Squid Game Relishes the Bleak Fatalism of Debt
Squid Game is billed as "dystopian," but its resonance is universalEntertainmentTV
Spoilers for Squid Game ahead.
The question of how far some people would go to free themselves of debt is at the heart of Squid Game, a breakthrough hit for Netflix that is poised to be the platform’s most popular show in its history. Directed by Hwang Dong-hyuk, the South Korean import is a diabolical, original parable about money and debt—specifically, what the average person is willing to sacrifice in order to earn enough to live a life free from financial obligations—and is, unsurprisingly, resonating with viewers globally.

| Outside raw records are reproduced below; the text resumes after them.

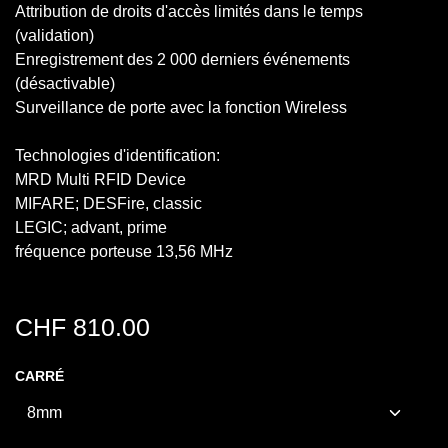
Attribution de droits d'accès limités dans le temps
(validation)
Enregistrement des 2 000 derniers événements
(désactivable)
Surveillance de porte avec la fonction Wireless
Technologies d'identification:
MRD Multi RFID Device
MIFARE; DESFire, classic
LEGIC; advant, prime
fréquence porteuse 13,56 MHz
CHF
810.00
CARRÉ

Squid Game is a broad critique of capitalism, but it’s largely about how hopelessness in the face of debt translates to real-life decisions and actions. In the show, hundreds of people crippled by personal debt make the decision to participate in a series of childhood games in exchange for a cash prize—$45.6 billion won or roughly $38 million dollars—which accumulates in a glowing gold orb suspended over the contestant’s shared barracks, the metaphorical carrot dangling in front of their eyes. The rules are simple: Play the games to advance to the next round. If you lose, you die, executed by a sniper or at close range by a team of silent masked Managers, dressed in pink jumpsuits, executing orders like Stormtroopers.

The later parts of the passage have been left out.